WHAT NEEDS TO BE DONE:
In the records below, find the line holding "anyone else’s." and the line holding "Rewards, earn 10". Set down both, with every line between them, exactly.

────────────────────

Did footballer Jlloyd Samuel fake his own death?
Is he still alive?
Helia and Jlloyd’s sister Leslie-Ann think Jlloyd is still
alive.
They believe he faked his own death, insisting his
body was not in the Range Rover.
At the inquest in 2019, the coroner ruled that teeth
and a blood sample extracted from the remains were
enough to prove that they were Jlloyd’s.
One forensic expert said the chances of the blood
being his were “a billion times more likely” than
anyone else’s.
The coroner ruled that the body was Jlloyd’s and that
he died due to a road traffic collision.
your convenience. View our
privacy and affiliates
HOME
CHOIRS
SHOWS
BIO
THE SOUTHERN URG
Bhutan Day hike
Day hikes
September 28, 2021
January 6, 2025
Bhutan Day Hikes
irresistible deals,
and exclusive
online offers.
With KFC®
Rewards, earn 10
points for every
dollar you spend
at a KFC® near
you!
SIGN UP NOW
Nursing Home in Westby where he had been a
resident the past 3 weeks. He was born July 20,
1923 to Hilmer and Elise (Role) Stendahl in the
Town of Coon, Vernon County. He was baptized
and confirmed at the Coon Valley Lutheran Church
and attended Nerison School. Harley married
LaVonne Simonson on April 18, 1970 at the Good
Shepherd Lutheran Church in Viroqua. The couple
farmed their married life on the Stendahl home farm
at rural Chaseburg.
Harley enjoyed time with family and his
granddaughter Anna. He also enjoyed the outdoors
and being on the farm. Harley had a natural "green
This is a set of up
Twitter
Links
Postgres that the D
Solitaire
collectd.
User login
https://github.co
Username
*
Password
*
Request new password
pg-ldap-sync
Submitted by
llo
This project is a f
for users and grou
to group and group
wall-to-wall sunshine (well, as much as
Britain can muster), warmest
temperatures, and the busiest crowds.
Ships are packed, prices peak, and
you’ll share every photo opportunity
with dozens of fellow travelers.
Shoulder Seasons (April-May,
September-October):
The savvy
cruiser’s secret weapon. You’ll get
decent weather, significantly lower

────────────────────

RESPONSE AREA:
anyone else’s.
The coroner ruled that the body was Jlloyd’s and that
he died due to a road traffic collision.
your convenience. View our
privacy and affiliates
HOME
CHOIRS
SHOWS
BIO
THE SOUTHERN URG
Bhutan Day hike
Day hikes
September 28, 2021
January 6, 2025
Bhutan Day Hikes
irresistible deals,
and exclusive
online offers.
With KFC®
Rewards, earn 10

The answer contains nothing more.